Assassination Classroom est une adaptation fidèle, certes, mais qui n’en oublie pas le changement de médium (un film cinéma se doit d’être pensé différemment d’une bande dessinée). En effet, le réalisateur construit son film différemment, accélérant certains passages et évite les longs tunnels dialogués, certes adaptés au format papier mais plutôt longuets pour un film sur grand écran.
Ainsi, les personnages sont attachants, surtout notre monstre tentaculaire jaune (la plupart du temps, car il change de couleur selon son humeur), qui se révèle plus qu’un méchant, plus qu’une cible à assassiner. D’ailleurs, les rapports entre les élèves/assassins et la créature évolueront tout le long du film, jusqu’à un final certes prévisible et « à suivre », mais qui donne envie de rapidement découvrir la suite. Alors bien entendu, en deux heures de temps, il faut raccourcir certains passages par rapport au manga qui pouvait prendre son temps, et la situation particulière des élèves est moins mise en avant. En effet, ceux-ci sont des cancres, rejetés de tous, abandonnés, étudiant dans un bâtiment à part situé loin des autres classes pour qu’on puisse les oublier, et dont personne ne veut se rappeler qu’il les a connus. Ces adolescents, dans cette position, vont découvrir que certes, leur professeur veut détruire la Terre, mais qu’il s’intéresse à eux et essaie de les faire s’en sortir. Le film, lui, montre certes l’intérêt du monstre pour ses élèves, mais ne creuse pas assez loin leur désespoir, par manque de temps évidemment. Mais cela n’empêche pas le professeur d’être particulièrement attachant, et l’ajout de la couleur permet de vraiment approfondir le changement de couleur de la créature, vraiment bien mis en scène.
Assassination Classroom est rempli d’humour et d’action. Plans étranges pour détruire la créature, que ce soit du gouvernement et sa création robotique qui rejoindra la classe et qui, pour se faire accepter, deviendra une application de téléphone portable, l’assassin sexy devenu prof de langue, le sadique ricanant qui débarque pour tuer tout le monde, ou notre monstre, autant dire que le spectateur peut se laisser porter par le vent de folie et de fraîcheur du film. Assassination Classroom est un film particulier qui se savoure ainsi, si le spectateur arrive à entrer dans l’ambiance déstabilisante du film.

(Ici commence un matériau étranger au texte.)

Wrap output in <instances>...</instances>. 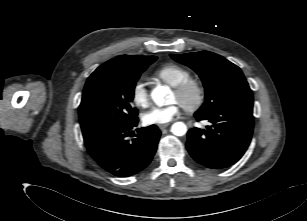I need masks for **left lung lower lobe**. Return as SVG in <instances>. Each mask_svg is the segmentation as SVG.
<instances>
[{"label":"left lung lower lobe","mask_w":307,"mask_h":221,"mask_svg":"<svg viewBox=\"0 0 307 221\" xmlns=\"http://www.w3.org/2000/svg\"><path fill=\"white\" fill-rule=\"evenodd\" d=\"M197 121L208 120L207 129L188 131L186 147L193 159L213 169L235 164L247 150L253 132L251 107H226L210 114H194Z\"/></svg>","instance_id":"obj_1"}]
</instances>
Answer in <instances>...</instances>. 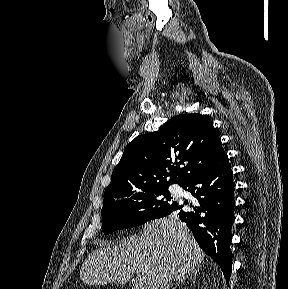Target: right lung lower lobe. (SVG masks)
<instances>
[{
	"instance_id": "1",
	"label": "right lung lower lobe",
	"mask_w": 288,
	"mask_h": 289,
	"mask_svg": "<svg viewBox=\"0 0 288 289\" xmlns=\"http://www.w3.org/2000/svg\"><path fill=\"white\" fill-rule=\"evenodd\" d=\"M234 186L228 156L222 152L214 162L181 185L197 199L196 204H190L192 210L183 211V205L177 203L166 214L179 215L202 250L219 264L227 282L232 268L230 244L234 222Z\"/></svg>"
}]
</instances>
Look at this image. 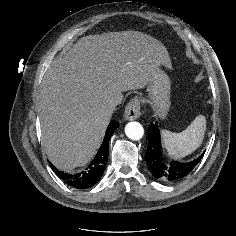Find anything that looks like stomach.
Segmentation results:
<instances>
[{
    "instance_id": "stomach-1",
    "label": "stomach",
    "mask_w": 236,
    "mask_h": 236,
    "mask_svg": "<svg viewBox=\"0 0 236 236\" xmlns=\"http://www.w3.org/2000/svg\"><path fill=\"white\" fill-rule=\"evenodd\" d=\"M170 89L169 77L161 70V67H158L149 81L147 91L149 102L155 114L161 119L166 117L170 108Z\"/></svg>"
}]
</instances>
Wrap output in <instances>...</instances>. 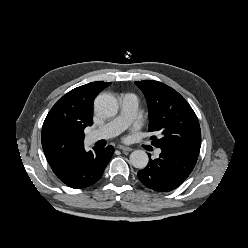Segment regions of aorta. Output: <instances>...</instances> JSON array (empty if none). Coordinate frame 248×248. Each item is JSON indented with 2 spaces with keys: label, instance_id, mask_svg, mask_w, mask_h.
<instances>
[{
  "label": "aorta",
  "instance_id": "1",
  "mask_svg": "<svg viewBox=\"0 0 248 248\" xmlns=\"http://www.w3.org/2000/svg\"><path fill=\"white\" fill-rule=\"evenodd\" d=\"M94 108L101 117H112L118 112V101L111 94H101L96 97ZM148 155L144 150H135L130 154V163L135 168L143 169L148 164Z\"/></svg>",
  "mask_w": 248,
  "mask_h": 248
}]
</instances>
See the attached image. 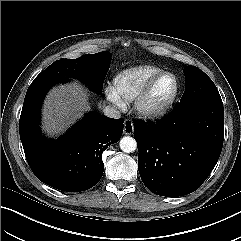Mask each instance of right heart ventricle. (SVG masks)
Wrapping results in <instances>:
<instances>
[{
	"instance_id": "right-heart-ventricle-1",
	"label": "right heart ventricle",
	"mask_w": 241,
	"mask_h": 241,
	"mask_svg": "<svg viewBox=\"0 0 241 241\" xmlns=\"http://www.w3.org/2000/svg\"><path fill=\"white\" fill-rule=\"evenodd\" d=\"M163 70L154 65H138L118 72L112 80L113 88L123 100L131 102L144 86Z\"/></svg>"
}]
</instances>
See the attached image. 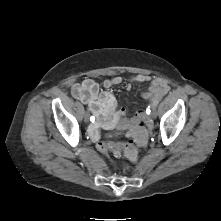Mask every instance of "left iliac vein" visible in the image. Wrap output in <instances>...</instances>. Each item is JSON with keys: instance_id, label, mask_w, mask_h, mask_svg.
Masks as SVG:
<instances>
[{"instance_id": "obj_1", "label": "left iliac vein", "mask_w": 221, "mask_h": 221, "mask_svg": "<svg viewBox=\"0 0 221 221\" xmlns=\"http://www.w3.org/2000/svg\"><path fill=\"white\" fill-rule=\"evenodd\" d=\"M151 116L152 118H156L157 114L155 108L153 109Z\"/></svg>"}]
</instances>
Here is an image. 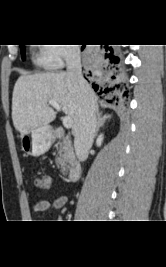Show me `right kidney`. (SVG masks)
Segmentation results:
<instances>
[{"label":"right kidney","mask_w":166,"mask_h":267,"mask_svg":"<svg viewBox=\"0 0 166 267\" xmlns=\"http://www.w3.org/2000/svg\"><path fill=\"white\" fill-rule=\"evenodd\" d=\"M102 142H103V134L99 135L96 141L97 146H101Z\"/></svg>","instance_id":"obj_1"}]
</instances>
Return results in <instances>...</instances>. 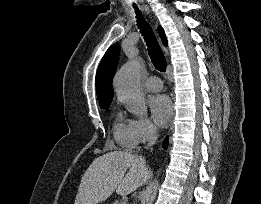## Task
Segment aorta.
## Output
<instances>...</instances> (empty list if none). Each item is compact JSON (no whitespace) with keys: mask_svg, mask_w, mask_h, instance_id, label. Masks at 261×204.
Instances as JSON below:
<instances>
[{"mask_svg":"<svg viewBox=\"0 0 261 204\" xmlns=\"http://www.w3.org/2000/svg\"><path fill=\"white\" fill-rule=\"evenodd\" d=\"M142 63L131 60L123 65L115 75L116 94L122 100L129 112L137 116L147 114L145 96L140 87V71ZM158 187V181H154L144 194L142 204H152Z\"/></svg>","mask_w":261,"mask_h":204,"instance_id":"aorta-1","label":"aorta"}]
</instances>
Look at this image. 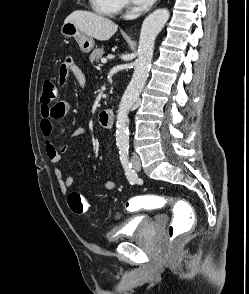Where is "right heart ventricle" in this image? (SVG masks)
<instances>
[{"mask_svg": "<svg viewBox=\"0 0 249 294\" xmlns=\"http://www.w3.org/2000/svg\"><path fill=\"white\" fill-rule=\"evenodd\" d=\"M93 9L105 16H115L119 13V1L118 0H90Z\"/></svg>", "mask_w": 249, "mask_h": 294, "instance_id": "e07e8e85", "label": "right heart ventricle"}]
</instances>
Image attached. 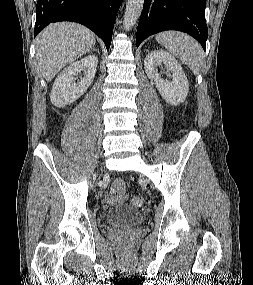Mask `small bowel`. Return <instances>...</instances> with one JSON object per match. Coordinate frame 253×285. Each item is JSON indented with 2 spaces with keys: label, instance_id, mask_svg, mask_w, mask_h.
Instances as JSON below:
<instances>
[{
  "label": "small bowel",
  "instance_id": "obj_1",
  "mask_svg": "<svg viewBox=\"0 0 253 285\" xmlns=\"http://www.w3.org/2000/svg\"><path fill=\"white\" fill-rule=\"evenodd\" d=\"M128 193L122 179L118 178L114 181L108 195V204L115 206L126 202Z\"/></svg>",
  "mask_w": 253,
  "mask_h": 285
}]
</instances>
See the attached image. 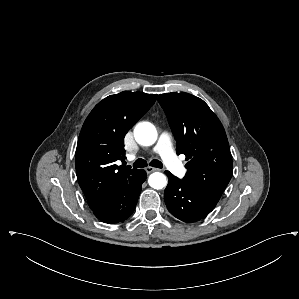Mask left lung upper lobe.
Returning <instances> with one entry per match:
<instances>
[{"instance_id":"1","label":"left lung upper lobe","mask_w":299,"mask_h":299,"mask_svg":"<svg viewBox=\"0 0 299 299\" xmlns=\"http://www.w3.org/2000/svg\"><path fill=\"white\" fill-rule=\"evenodd\" d=\"M177 142V153L190 161L183 181L219 201L233 172L232 156L224 128L200 98L188 93L160 94Z\"/></svg>"}]
</instances>
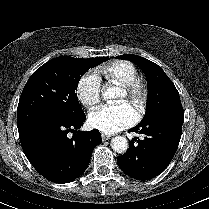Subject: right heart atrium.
<instances>
[{
	"label": "right heart atrium",
	"mask_w": 209,
	"mask_h": 209,
	"mask_svg": "<svg viewBox=\"0 0 209 209\" xmlns=\"http://www.w3.org/2000/svg\"><path fill=\"white\" fill-rule=\"evenodd\" d=\"M76 93L79 101L87 108L97 105L101 99V81L94 72L85 73L78 81Z\"/></svg>",
	"instance_id": "right-heart-atrium-1"
}]
</instances>
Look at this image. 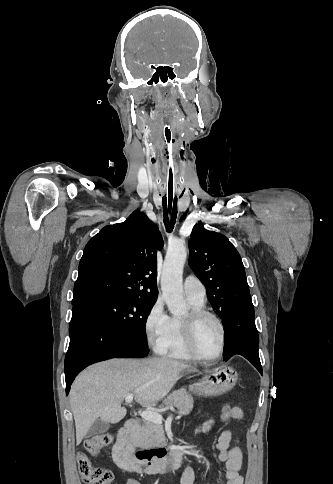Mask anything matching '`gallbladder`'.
I'll return each instance as SVG.
<instances>
[{"instance_id":"gallbladder-1","label":"gallbladder","mask_w":333,"mask_h":484,"mask_svg":"<svg viewBox=\"0 0 333 484\" xmlns=\"http://www.w3.org/2000/svg\"><path fill=\"white\" fill-rule=\"evenodd\" d=\"M109 428H110L109 422L98 419L90 427L87 433V437L103 434L107 432Z\"/></svg>"}]
</instances>
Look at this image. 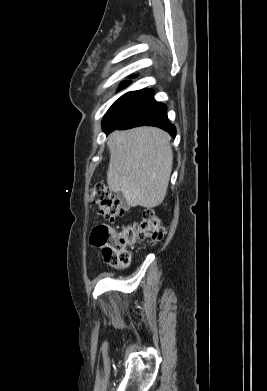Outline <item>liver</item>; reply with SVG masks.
<instances>
[{
	"label": "liver",
	"mask_w": 267,
	"mask_h": 391,
	"mask_svg": "<svg viewBox=\"0 0 267 391\" xmlns=\"http://www.w3.org/2000/svg\"><path fill=\"white\" fill-rule=\"evenodd\" d=\"M171 137L155 127L114 131L108 137L107 184L129 206L154 208L167 192L173 164Z\"/></svg>",
	"instance_id": "6515ba94"
}]
</instances>
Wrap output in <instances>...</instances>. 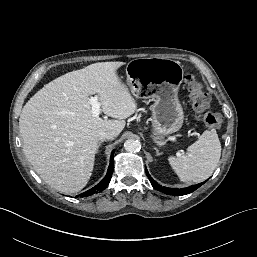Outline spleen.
Here are the masks:
<instances>
[{"label":"spleen","mask_w":257,"mask_h":257,"mask_svg":"<svg viewBox=\"0 0 257 257\" xmlns=\"http://www.w3.org/2000/svg\"><path fill=\"white\" fill-rule=\"evenodd\" d=\"M221 156V144L214 129L205 130L186 154L168 157V161L183 182H201L210 177Z\"/></svg>","instance_id":"obj_1"}]
</instances>
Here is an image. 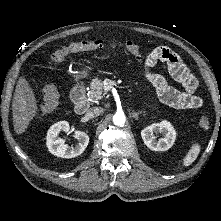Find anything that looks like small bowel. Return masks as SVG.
Here are the masks:
<instances>
[{"label":"small bowel","mask_w":221,"mask_h":221,"mask_svg":"<svg viewBox=\"0 0 221 221\" xmlns=\"http://www.w3.org/2000/svg\"><path fill=\"white\" fill-rule=\"evenodd\" d=\"M158 62L167 64L171 76L182 86V90L170 86L163 76L151 72ZM144 67L145 76L155 87L162 103L177 109H197L202 105L201 98L195 94L198 84L196 78L170 48L155 47L145 58Z\"/></svg>","instance_id":"c3829d8e"}]
</instances>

En effet, Koro Sensei (surnom de la créature, qui veut dire professeur immortel) est un festival à lui tout seul, et chacune de ses apparitions, dès la séquence d’ouverture où il fait l’appel en esquivant les balles, donne le sourire. Les effets spéciaux sont excellents, rendant crédibles et la créature, et ses pouvoirs, et la réalisation est superbe, toujours au service de son monstre et de son ambiance. Pourtant, le réalisateur n’en oublie pas ses acteurs humains, et certains élèves sont mis en avant et se révèlent très attachants.
Ainsi, Assassination Classroom se laisse déguster comme un agréable moment de cinéma décalé et original comme on en voit de plus en plus rarement. Nous pouvons cependant faire confiance au Festival du Film Fantastique de Bruxelles pour continuer à dénicher des pellicules de ce genre.
Yannik Vanesse
Assassination Classroom, de Hasumi Eiichirô (2015), diffusé lors de la 34ème édition du Brussels International Fantastic Film Festival.